__Source material__:
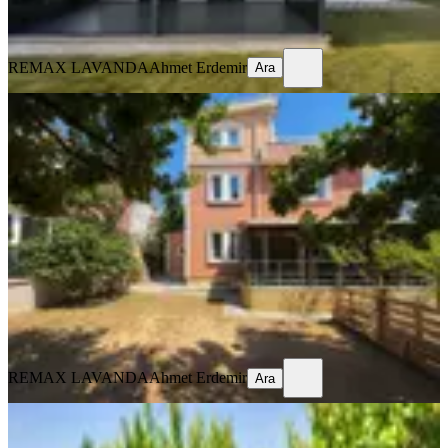
Ara
REMAX LAVANDA
Ahmet Erdemir
Ara
KOMBİLİ
Remax Lavanda Çorlu Önerler 5+1
Site İçinde Villa
Tekirdağ, Çorlu
5+1
·
225 m²
·
01.08.2026
50.000 ₺
REMAX LAVANDA
Ahmet Erdemir
Ara
REMAX LAVANDA
Ahmet Erdemir
Ara
EŞYALI
Yıllık Kiralık Eşyalı Köşe Başı 4+1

__Exercise goal__: Copy out every line of the data where the word "Çorlu" occurs.

__Response for this exercise__:
Remax Lavanda Çorlu Önerler 5+1
Tekirdağ, Çorlu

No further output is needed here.